Suppose for example in the 10 armed bandit problem (in the textbook) we know that the rewards are always between 0 and 1 and we set the initial action values to 5, this would be wildly optimistic. But this optimism would be helpful in encouraging exploration. Even with the greedy policy, the agent would try an action, get “disappointed” due to low reward, and then try another action.

This simple trick is effective in stationary problems, but not in nonstationary problems. Indeed, any method that focuses on initial conditions in a special way is likely to be ineffective in nonstationary problems.

Exercise 2.6 The mysterious spikes The results shown in Figure 2.3 should be quiet reliable because they are averages over 2000 individual, randomly chosen 10-armed bandit tasks. Why, then, are there oscillations and spikes in the early part of the curve for the optimistic method? In other words, what might make this method perform particularly better or worse, on average, on particular early steps?

Alt text

Solution The spikes might be caused by the fact that the optimistic method is more likely to select the optimal action in the early steps. Due to the initial setup, it might try the optimal action, get disappointed, and then try some suboptimal action that has higher value estimate (due to inital setup). This would cause the spike.

Exercise 2.7 Unbiased constant-step-size trick in most of this chapter, we have used sample averages to estimate the action values because sample averages do not produce the initial bias that constant step sizes do (see the analysis leading to (2.6)). However, sample averages are not a completely satisfactory solution because they may perform poorly on nonstationary problems. Is it possible to avoid the bias of constant step sizes while retaining their advantages on nonstationary problems? One way is to use a step size of \(\beta_t \doteq \alpha / \bar{o}_t\) to process the t-th reward for a particular action, where α > 0 is a conventional constant step size, and $\bar{o}_t$ is a trace of one that starts at 0: \(\bar{o}_t \doteq \bar{o}_{t-1} + \alpha (1 - \bar{o}_{t-1}), \text{ for } t \geq 0, \text{ with } \bar{o}_0 \doteq 0.\) Carry out an analysis like that in (2.6) to show that $Q_t$ is an exponential recency-weighted average without initial bias.

Solution TODO

Upper-Confidence-Bound Action Selection

$\epsilon$-greedy action selection forces the non-greedy actions to be tried, but indiscriminately, with no preference for those that are nearly greedy or particularly uncertain. The idea of upper-confidence-bound (UCB) action selection is to select among the non-greedy actions according to their potential for actually being optimal, taking into account both how close their estimates are to being maximal and the uncertainties in those estimates. One way of implementing this idea is to select action $A_t$ as

\[A_t \dot{=} \underset{a}{\operatorname{argmax}} \left[ Q_t(a) + c \sqrt{\frac{\ln t}{N_t(a)}} \right]\]
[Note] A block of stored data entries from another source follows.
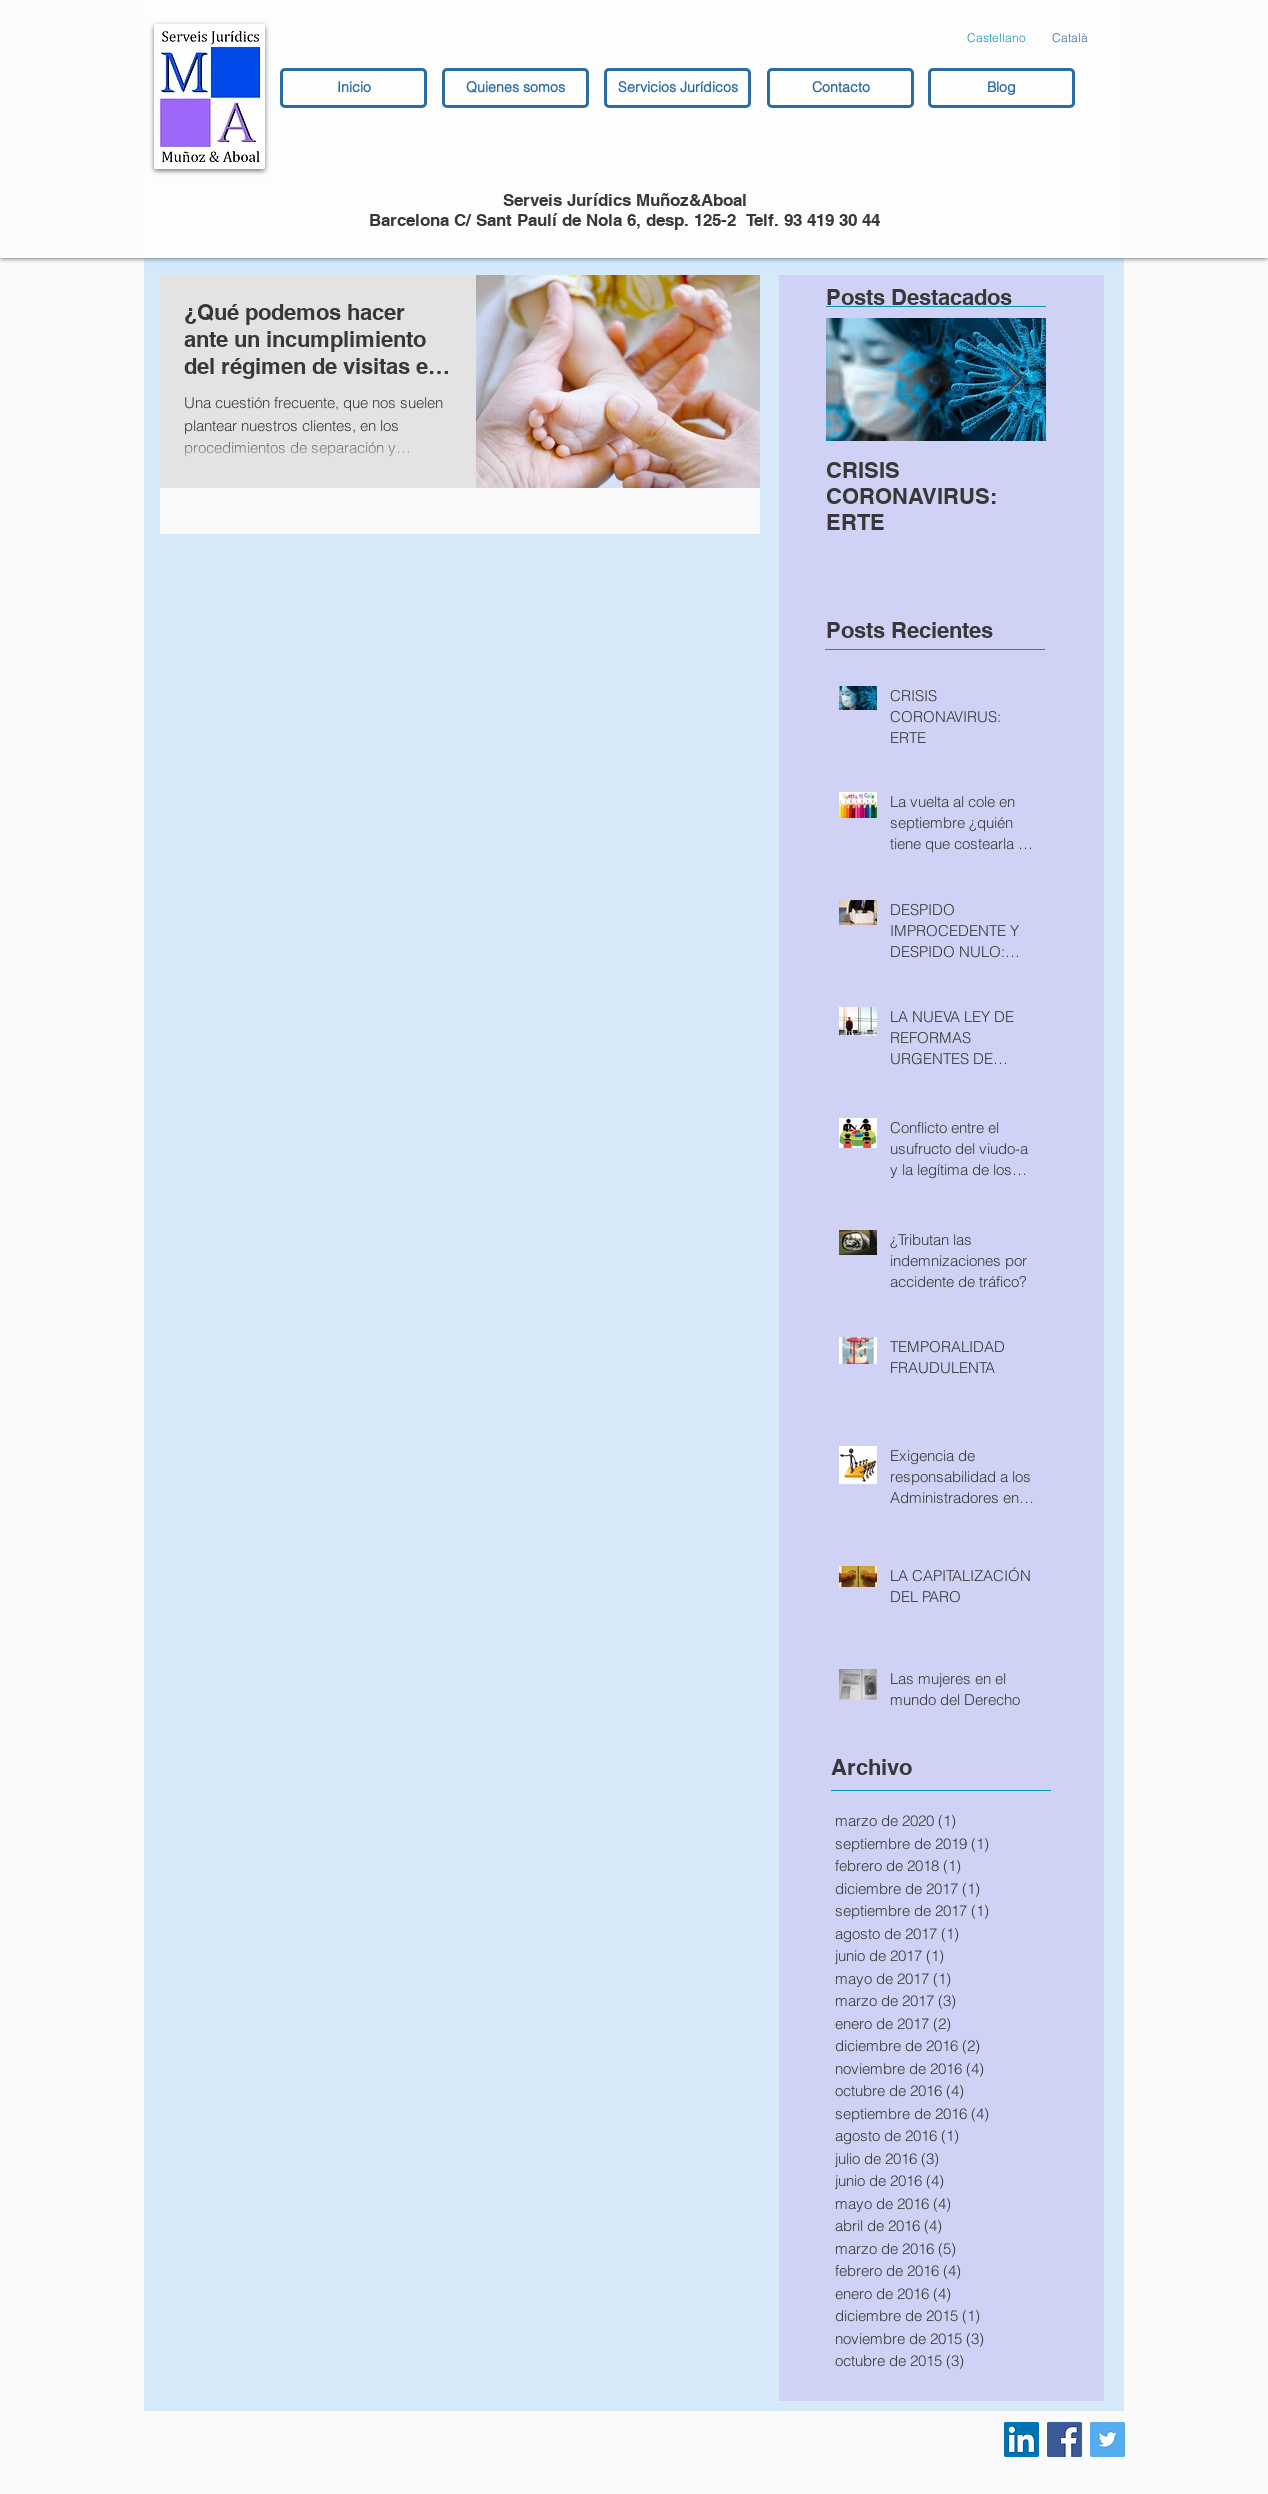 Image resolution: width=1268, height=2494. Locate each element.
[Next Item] (1014, 379)
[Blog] (1001, 88)
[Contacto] (840, 88)
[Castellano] (996, 38)
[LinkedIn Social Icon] (1021, 2439)
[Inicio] (353, 88)
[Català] (1069, 38)
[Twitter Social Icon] (1107, 2439)
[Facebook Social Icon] (1064, 2439)
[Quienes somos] (515, 88)
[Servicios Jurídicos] (677, 88)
where $c > 0$ controls the degree of exploration, $N_t(a)$ is the number of times that action $a$ has been selected prior to time $t$, and $\ln t$ is the natural logarithm of $t$.
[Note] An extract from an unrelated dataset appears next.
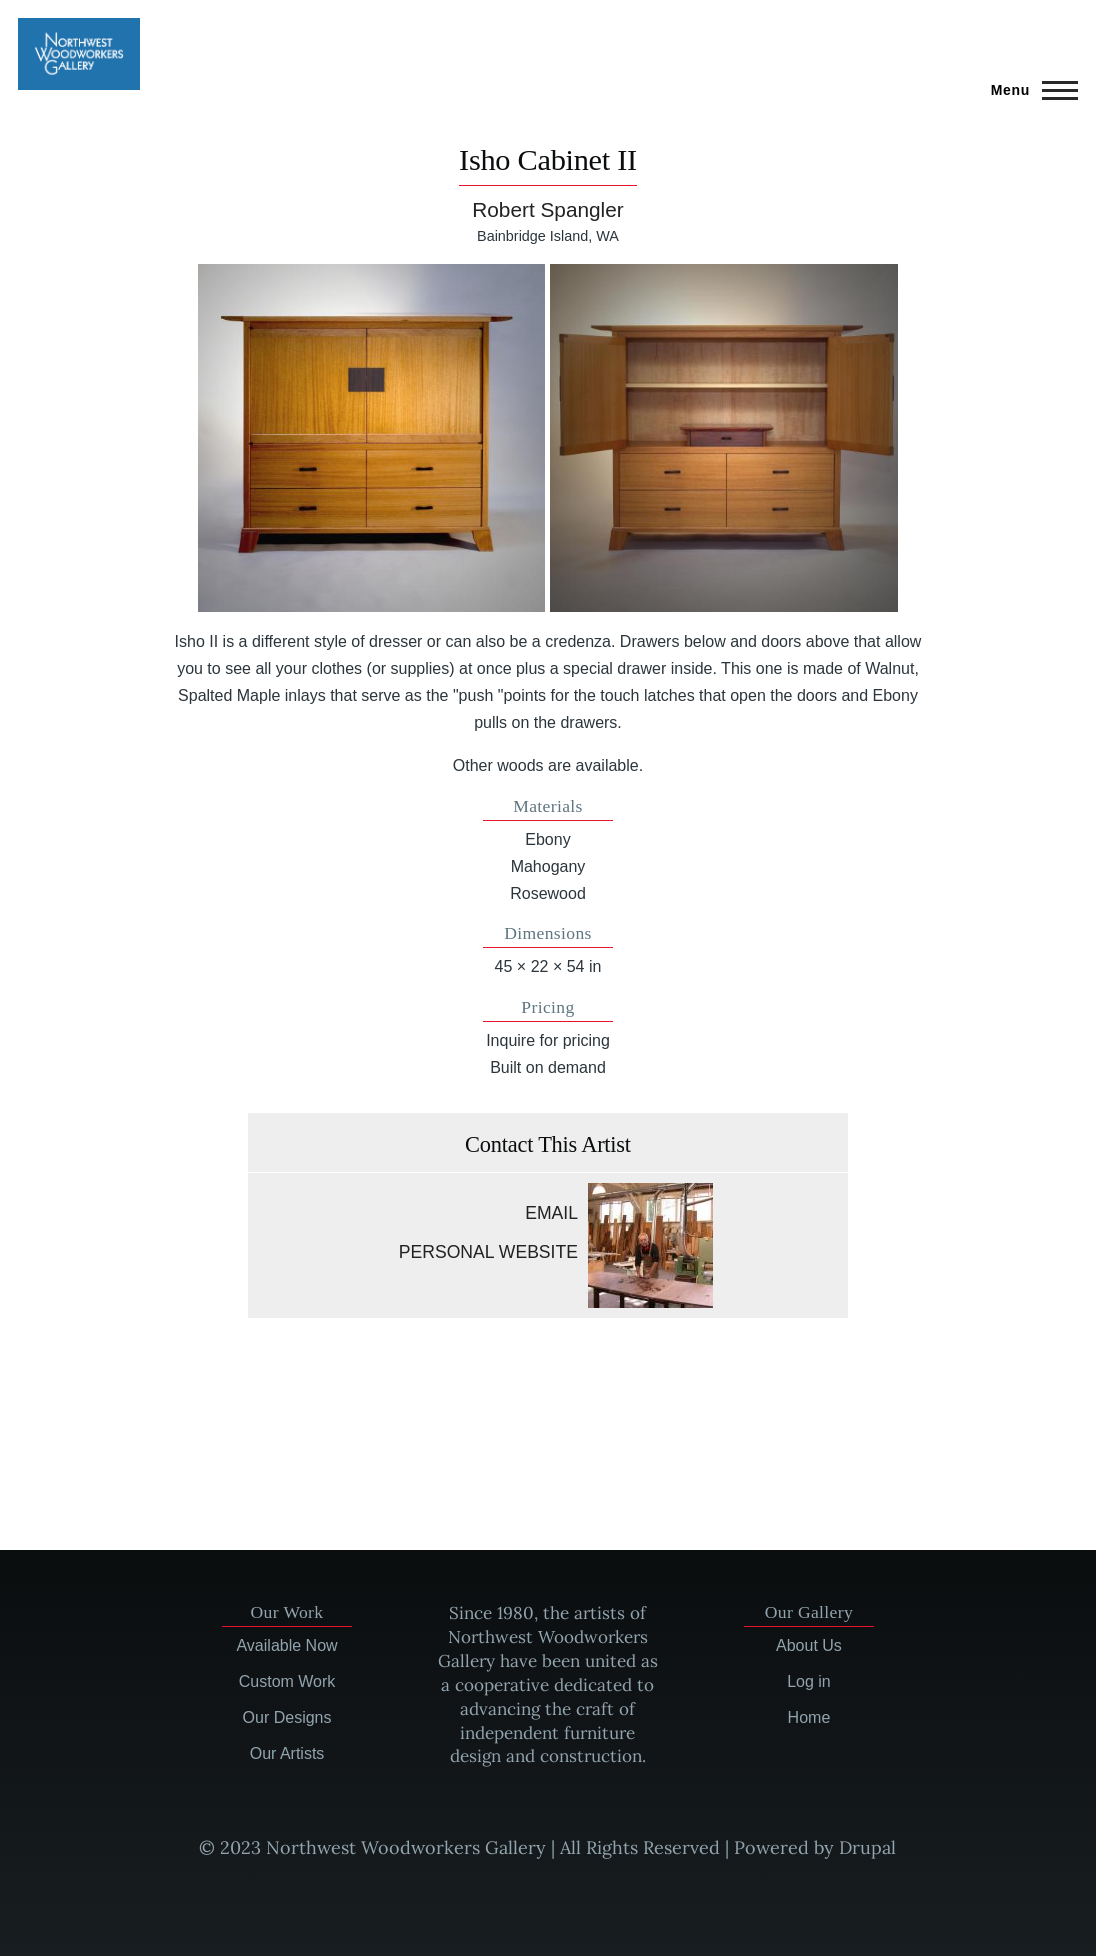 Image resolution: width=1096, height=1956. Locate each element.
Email (551, 1213)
If $N_t(a) = 0$, then $a$ is considered to be a maximizing action.

The idea is that each time an action $a$ is selected, the uncertainty is presumably reduced. Each time an action other than $a$ is selected, however, the uncertainty about $a$ increases because the numerator increases, but the denominator does not.

As the timesteps increase, $\ln t$ grows slower than $N_t(a)$, so the second term in the brackets goes to zero. This means that the action selection is greedy with respect to the estimated action values.
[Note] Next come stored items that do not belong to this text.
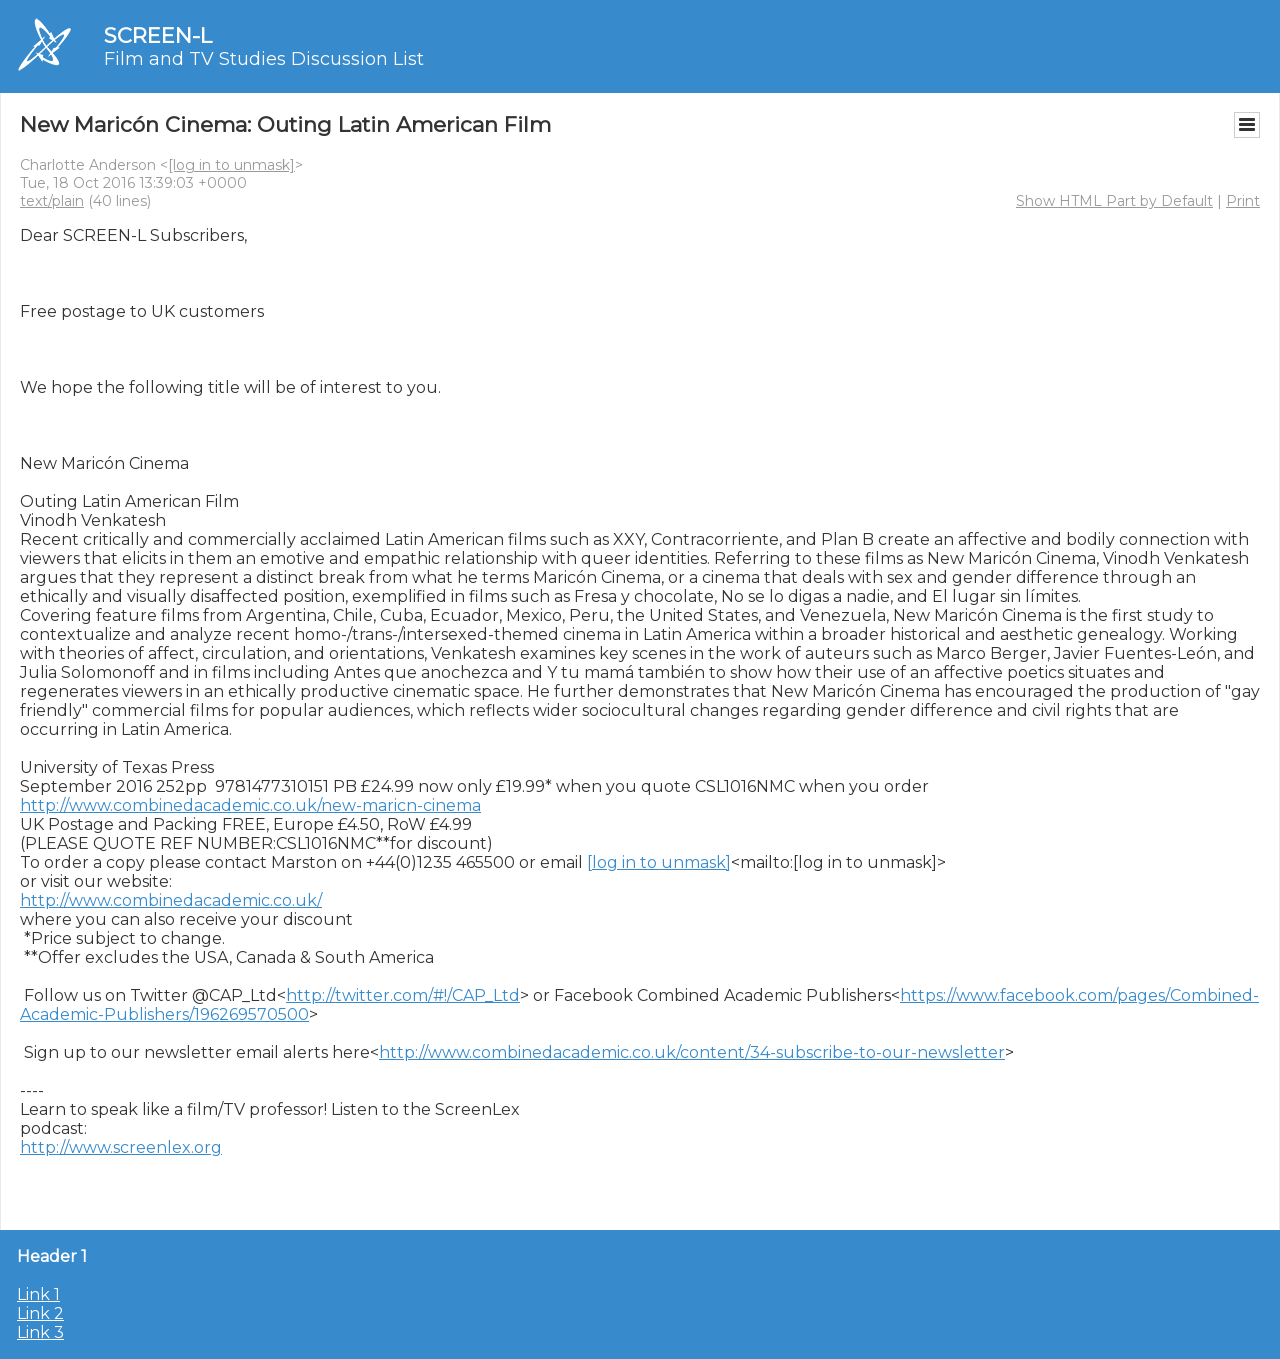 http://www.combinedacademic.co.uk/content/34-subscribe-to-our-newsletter (692, 1052)
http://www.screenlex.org (121, 1147)
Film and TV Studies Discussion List (264, 59)
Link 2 (40, 1313)
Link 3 (40, 1332)
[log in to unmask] (231, 165)
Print (1243, 201)
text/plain (52, 201)
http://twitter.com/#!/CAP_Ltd (403, 995)
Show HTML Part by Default (1114, 201)
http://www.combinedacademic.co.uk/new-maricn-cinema (250, 805)
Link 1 (38, 1294)
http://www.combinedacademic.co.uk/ (171, 900)
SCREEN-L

Exercise 2.8 UCB Spikes In Figure 2.4 the UCB algorithm shows a distinct spike in performance on the 11th step. Why is this? Note that for your answer to be fully satisfactory, it must explain both why the reward increase on the 11th step and why it decreases on the subsequent steps. Hint: If c = 1, then the spike is less prominent.

Alt text

Solution The spike is caused by the fact that for the first 10 timesteps, each action is selected once. After that, the action with the highest upper confidence bound is selected. This action is the one with the highest value estimate (likely the optimal action). The subsequent decline is because eventually the uncertainty of the optimal action will reduce and the agent will start to explore other actions with higher uncertainty.